> The problem
Repeat verbatim, and only, the lines of the data below, beginning at the line that contains "venido de Raúl" and stopping after the line that contains "este proceso. Todos".

Segment Start: Extracted material

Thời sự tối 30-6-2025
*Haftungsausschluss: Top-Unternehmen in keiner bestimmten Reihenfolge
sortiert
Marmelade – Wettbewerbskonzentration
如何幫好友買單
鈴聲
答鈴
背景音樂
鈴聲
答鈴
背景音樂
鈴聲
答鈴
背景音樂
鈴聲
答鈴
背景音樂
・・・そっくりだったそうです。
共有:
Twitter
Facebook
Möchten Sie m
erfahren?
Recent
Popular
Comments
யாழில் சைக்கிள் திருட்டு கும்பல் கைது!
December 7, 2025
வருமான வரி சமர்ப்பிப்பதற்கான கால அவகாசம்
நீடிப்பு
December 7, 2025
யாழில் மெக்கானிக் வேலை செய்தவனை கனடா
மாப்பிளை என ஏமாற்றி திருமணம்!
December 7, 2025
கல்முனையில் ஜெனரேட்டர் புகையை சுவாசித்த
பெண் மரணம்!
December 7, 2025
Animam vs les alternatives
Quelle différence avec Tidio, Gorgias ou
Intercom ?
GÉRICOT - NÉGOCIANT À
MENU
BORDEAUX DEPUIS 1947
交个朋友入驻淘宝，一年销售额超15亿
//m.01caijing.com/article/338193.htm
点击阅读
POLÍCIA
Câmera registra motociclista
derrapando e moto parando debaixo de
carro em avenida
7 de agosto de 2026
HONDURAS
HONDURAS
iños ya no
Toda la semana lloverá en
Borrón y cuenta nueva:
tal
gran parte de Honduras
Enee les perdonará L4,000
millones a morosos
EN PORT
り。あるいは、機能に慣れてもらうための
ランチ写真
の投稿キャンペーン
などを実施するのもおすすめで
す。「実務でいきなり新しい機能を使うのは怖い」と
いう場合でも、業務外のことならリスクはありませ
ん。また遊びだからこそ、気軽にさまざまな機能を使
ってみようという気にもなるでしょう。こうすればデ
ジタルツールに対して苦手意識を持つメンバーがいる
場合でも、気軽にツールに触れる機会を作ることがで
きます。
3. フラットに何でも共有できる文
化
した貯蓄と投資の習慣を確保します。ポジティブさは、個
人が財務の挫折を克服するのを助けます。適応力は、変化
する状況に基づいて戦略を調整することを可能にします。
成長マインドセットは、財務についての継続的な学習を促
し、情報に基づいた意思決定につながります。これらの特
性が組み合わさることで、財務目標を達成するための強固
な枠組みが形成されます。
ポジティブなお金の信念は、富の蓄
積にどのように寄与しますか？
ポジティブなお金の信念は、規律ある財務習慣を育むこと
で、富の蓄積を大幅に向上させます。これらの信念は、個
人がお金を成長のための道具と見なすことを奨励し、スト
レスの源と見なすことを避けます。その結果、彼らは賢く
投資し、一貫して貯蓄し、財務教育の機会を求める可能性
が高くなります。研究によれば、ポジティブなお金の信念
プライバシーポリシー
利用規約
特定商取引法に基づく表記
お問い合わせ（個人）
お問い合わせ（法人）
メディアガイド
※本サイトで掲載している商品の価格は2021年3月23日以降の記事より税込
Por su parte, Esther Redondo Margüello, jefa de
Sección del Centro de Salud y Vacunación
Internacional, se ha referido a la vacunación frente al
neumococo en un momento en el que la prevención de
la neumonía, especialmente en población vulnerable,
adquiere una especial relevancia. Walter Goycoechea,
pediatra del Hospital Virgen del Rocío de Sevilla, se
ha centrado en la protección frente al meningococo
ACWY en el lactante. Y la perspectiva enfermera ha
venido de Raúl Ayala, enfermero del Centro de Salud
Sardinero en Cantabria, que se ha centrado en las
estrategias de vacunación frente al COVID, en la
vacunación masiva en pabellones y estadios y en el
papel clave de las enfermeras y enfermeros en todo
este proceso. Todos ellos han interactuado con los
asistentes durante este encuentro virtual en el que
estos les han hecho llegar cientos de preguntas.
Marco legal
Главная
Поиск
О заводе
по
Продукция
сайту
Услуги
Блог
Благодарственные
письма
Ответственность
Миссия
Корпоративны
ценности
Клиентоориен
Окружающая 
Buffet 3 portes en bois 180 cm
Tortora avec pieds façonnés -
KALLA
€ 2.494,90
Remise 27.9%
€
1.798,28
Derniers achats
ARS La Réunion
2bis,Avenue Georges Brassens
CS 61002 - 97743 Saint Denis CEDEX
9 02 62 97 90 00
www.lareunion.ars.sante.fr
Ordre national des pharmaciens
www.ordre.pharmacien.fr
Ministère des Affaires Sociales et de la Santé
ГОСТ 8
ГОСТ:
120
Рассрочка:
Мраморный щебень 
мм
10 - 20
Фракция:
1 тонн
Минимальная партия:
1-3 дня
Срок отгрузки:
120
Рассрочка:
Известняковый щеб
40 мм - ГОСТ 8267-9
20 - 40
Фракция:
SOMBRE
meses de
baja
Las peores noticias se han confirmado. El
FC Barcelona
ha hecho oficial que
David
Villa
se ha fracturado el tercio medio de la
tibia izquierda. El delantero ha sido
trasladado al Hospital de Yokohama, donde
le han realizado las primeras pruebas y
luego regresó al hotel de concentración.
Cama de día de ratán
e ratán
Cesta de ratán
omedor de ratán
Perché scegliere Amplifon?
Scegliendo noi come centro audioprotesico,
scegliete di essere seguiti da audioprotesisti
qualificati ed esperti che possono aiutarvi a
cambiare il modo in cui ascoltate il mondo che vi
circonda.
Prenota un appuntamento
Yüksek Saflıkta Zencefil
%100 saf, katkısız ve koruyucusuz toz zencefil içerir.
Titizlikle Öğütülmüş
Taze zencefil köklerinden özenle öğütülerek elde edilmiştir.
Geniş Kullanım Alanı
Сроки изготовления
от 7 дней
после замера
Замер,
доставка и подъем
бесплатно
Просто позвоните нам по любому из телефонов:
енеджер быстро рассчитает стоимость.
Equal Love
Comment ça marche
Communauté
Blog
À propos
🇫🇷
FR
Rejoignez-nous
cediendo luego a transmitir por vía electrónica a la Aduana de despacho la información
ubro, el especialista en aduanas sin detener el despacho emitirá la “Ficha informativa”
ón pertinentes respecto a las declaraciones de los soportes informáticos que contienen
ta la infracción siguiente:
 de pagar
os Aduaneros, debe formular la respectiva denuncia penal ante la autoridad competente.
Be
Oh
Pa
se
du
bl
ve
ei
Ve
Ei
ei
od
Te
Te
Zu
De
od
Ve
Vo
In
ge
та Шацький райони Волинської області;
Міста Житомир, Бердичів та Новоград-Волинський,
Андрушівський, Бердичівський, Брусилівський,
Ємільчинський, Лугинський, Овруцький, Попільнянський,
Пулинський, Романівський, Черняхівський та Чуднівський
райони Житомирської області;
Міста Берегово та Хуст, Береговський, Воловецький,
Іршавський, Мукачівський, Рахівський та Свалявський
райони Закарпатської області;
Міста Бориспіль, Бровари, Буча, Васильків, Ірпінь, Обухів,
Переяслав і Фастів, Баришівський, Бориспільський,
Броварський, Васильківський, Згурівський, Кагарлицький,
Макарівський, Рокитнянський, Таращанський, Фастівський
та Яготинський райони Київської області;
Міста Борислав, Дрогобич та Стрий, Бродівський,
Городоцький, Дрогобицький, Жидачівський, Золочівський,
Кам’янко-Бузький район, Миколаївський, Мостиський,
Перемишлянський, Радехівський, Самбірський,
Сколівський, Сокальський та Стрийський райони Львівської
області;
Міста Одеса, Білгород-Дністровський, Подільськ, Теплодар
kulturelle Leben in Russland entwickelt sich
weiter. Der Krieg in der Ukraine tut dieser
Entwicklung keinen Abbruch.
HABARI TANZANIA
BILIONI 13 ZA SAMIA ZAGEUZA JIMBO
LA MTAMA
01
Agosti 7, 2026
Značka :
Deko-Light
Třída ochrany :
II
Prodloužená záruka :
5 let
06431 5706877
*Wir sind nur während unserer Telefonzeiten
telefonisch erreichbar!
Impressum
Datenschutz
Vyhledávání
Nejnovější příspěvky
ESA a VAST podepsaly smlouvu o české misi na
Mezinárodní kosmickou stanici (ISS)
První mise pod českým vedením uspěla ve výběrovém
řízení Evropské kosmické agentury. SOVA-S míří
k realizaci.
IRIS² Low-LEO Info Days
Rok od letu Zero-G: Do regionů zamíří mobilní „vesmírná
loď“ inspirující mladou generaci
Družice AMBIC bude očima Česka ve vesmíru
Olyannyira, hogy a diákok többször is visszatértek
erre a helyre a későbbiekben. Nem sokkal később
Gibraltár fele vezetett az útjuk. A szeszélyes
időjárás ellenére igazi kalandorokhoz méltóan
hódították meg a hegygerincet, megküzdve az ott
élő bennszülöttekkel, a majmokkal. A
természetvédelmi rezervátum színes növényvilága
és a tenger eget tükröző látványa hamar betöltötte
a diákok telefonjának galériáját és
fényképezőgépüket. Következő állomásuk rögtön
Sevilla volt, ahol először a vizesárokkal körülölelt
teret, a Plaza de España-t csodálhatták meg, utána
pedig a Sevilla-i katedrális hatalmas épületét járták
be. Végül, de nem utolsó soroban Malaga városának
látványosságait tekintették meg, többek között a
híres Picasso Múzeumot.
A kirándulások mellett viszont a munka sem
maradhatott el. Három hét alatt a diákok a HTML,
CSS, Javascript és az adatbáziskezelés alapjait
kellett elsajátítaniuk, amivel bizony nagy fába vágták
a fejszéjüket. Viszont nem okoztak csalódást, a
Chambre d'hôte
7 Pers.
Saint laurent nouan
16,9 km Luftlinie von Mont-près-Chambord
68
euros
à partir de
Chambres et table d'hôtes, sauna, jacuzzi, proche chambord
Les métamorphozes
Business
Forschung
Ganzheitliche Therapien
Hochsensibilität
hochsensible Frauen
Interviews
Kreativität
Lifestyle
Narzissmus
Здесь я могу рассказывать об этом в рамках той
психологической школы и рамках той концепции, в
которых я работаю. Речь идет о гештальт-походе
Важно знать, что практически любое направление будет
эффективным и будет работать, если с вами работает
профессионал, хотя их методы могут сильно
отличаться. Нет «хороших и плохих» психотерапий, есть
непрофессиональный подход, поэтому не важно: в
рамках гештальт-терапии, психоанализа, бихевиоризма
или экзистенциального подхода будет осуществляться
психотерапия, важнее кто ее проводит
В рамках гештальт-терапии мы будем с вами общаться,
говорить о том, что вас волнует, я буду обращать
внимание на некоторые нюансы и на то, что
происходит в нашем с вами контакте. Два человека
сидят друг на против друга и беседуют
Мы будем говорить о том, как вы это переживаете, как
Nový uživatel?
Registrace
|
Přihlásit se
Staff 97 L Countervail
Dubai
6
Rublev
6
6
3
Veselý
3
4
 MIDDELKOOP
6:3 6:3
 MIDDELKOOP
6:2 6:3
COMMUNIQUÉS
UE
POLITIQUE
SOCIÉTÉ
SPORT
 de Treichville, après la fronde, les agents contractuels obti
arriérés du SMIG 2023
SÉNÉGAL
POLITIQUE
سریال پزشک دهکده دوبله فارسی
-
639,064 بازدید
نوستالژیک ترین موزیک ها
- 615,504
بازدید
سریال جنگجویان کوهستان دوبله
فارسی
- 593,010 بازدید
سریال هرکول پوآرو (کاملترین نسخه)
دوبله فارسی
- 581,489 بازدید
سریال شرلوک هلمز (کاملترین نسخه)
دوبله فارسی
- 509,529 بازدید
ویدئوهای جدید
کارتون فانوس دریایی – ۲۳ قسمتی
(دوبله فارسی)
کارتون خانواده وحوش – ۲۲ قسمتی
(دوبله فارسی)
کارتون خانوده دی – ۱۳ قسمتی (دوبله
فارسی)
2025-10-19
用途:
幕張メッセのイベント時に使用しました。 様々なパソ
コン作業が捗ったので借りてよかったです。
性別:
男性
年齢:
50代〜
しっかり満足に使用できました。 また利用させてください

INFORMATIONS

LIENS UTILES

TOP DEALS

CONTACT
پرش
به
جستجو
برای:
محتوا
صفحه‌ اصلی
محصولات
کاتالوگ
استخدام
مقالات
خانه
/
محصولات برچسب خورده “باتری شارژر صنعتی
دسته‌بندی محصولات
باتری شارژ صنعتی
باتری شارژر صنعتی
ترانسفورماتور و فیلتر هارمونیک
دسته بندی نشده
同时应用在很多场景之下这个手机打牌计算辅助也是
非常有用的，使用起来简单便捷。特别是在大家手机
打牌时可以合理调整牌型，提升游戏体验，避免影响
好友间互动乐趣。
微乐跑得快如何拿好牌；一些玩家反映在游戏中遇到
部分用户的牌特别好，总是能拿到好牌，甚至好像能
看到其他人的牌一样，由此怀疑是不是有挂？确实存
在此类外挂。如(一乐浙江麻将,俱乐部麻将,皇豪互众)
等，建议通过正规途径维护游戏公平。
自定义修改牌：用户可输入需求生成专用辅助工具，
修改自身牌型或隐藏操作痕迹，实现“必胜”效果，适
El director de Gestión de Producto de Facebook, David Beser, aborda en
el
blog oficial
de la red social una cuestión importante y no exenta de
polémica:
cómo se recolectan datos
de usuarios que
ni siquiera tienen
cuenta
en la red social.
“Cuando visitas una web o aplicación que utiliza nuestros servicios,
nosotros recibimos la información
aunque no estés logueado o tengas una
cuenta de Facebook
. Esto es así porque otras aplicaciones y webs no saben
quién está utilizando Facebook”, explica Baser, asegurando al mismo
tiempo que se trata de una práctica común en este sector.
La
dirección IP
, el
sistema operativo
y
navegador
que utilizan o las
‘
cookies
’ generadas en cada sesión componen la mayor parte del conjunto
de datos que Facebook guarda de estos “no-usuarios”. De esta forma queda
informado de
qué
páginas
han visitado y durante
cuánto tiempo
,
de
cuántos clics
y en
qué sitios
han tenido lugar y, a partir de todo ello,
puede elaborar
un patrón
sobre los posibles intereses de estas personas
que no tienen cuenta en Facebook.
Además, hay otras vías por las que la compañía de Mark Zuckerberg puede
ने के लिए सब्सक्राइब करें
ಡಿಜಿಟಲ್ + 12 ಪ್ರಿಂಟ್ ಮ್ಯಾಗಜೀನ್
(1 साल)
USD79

Segment End: Extracted material

> Output for this task
venido de Raúl Ayala, enfermero del Centro de Salud
Sardinero en Cantabria, que se ha centrado en las
estrategias de vacunación frente al COVID, en la
vacunación masiva en pabellones y estadios y en el
papel clave de las enfermeras y enfermeros en todo
este proceso. Todos ellos han interactuado con los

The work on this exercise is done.